Refer to exercise E2-28 of Chapter 2. Start from the trial balance and the posted T-accounts prepared at January 18, 2017. Later in January, the business completed these transactions:
Jan. 21 Received $900 in advance for marketing work to be performed evenly over the next 30 days
21 Hired a secretary to be paid on the 15th day of each month
26 Paid $900 on account
28 Collected $600 on account
31 Declared and paid dividends of $1,000
1. Open these T-accounts: Accumulated Depreciation-Equipment, Accumulated Depreciation-Furniture, Salary Payable, Unearned Service Revenue, Retained Earnings, Depreciation Expense-Equipment, Depreciation Expense-Furniture, and Supplies Expense. Also, use the T-accounts opened for exercise E2-28.
2. Journalize the transactions of January 21 through 31.
3. Post the January 21 to January 31 transactions to the T-accounts, keying all items by date. Denote account balances as Bal.
4. Prepare a trial balance at January 31. Also, set up columns for the adjustments and for the adjusted trial balance, as illustrated in Exhibit 3-4, on page 126.
5. At January 31, the following information is gathered for the adjusting entries:
a. Accrued service revenue, $1,000
b. Earned $300 of the service revenue collected in advance on January 21
c. Supplies on hand, $300
d. Depreciation expense-equipment, $100; furniture, $200
e. Accrued expense for secretary's salary, $1,000
Make these adjustments directly in the adjustments columns and complete the adjusted trial balance at January 31, 2017.
6. Journalize and post the adjusting entries. Denote each adjusting amount as Adj. and an account balance as Bal.

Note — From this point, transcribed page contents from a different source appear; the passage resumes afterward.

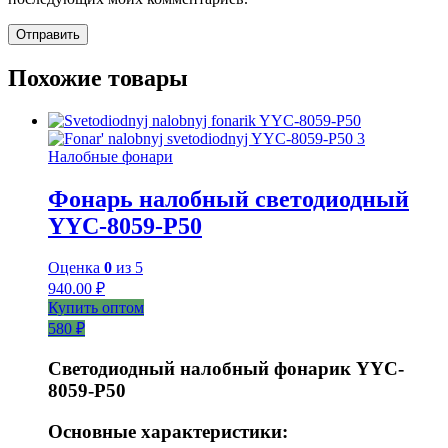
Похожие товары
Налобные фонари
Фонарь налобный светодиодный
YYC-8059-P50
Оценка
0
из 5
940.00
₽
Купить оптом
580 ₽
Светодиодный налобный фонарик YYC-
8059-P50
Основные характеристики: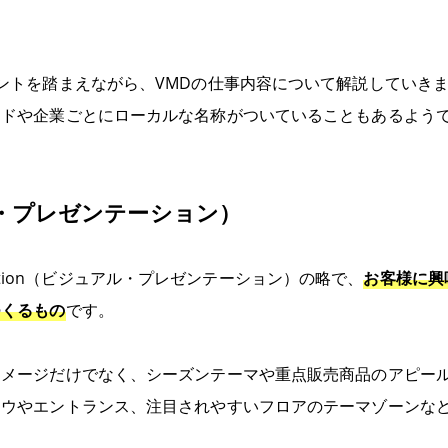
ントを踏まえながら、VMDの仕事内容について解説していき
ンドや企業ごとにローカルな名称がついていることもあるよう
・プレゼンテーション）
sentation（ビジュアル・プレゼンテーション）の略で、
お客様に興
つくるもの
です。
イメージだけでなく、シーズンテーマや重点販売商品のアピー
ドウやエントランス、注目されやすいフロアのテーマゾーンな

7. Prepare the income statement and statement of retained earnings of Web Marketing Services Inc. for the month ended January 31, 2017, and the classified balance sheet at that date. Draw arrows to link the financial statements.
8. Journalize and post the closing entries at January 31, 2017. Denote each closing amount as Clo. and an account balance as Bal.
9. Using the information you have prepared, compute the current ratio and the debt ratio of Web Marketing Services Inc. (to two decimals) and evaluate these ratio values as indicative of a strong or weak financial position?